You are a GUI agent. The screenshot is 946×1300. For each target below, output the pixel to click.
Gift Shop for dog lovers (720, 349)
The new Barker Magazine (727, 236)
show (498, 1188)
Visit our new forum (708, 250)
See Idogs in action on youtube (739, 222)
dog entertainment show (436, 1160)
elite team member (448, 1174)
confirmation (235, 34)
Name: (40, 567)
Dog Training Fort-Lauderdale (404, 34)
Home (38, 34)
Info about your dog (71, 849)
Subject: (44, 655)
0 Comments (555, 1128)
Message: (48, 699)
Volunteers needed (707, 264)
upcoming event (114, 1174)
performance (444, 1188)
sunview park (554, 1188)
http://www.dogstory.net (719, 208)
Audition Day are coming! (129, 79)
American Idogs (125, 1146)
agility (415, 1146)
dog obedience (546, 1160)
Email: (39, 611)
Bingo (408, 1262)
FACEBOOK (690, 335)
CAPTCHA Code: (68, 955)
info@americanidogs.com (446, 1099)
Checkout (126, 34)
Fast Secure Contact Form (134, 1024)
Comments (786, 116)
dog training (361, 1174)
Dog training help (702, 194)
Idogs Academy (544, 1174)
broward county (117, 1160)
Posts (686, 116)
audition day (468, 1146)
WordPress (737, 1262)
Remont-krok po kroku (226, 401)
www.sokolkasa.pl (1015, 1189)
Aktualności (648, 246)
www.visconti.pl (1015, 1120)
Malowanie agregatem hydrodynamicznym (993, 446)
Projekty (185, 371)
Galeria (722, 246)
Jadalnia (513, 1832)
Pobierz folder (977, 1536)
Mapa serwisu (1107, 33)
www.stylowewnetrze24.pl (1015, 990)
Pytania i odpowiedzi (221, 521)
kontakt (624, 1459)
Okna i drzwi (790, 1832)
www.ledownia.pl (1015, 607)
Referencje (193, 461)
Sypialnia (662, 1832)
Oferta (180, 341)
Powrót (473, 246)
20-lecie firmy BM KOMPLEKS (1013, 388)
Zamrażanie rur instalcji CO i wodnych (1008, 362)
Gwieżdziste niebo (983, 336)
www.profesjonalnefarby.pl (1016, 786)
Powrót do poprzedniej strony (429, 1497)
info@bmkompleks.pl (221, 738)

> _What to work on_
Starting at the line that contains "Oferta (180, 341)", retype each line through the last one in the records, both included, and add nothing.

> _Solution to this problem_
Oferta (180, 341)
Powrót (473, 246)
20-lecie firmy BM KOMPLEKS (1013, 388)
Zamrażanie rur instalcji CO i wodnych (1008, 362)
Gwieżdziste niebo (983, 336)
www.profesjonalnefarby.pl (1016, 786)
Powrót do poprzedniej strony (429, 1497)
info@bmkompleks.pl (221, 738)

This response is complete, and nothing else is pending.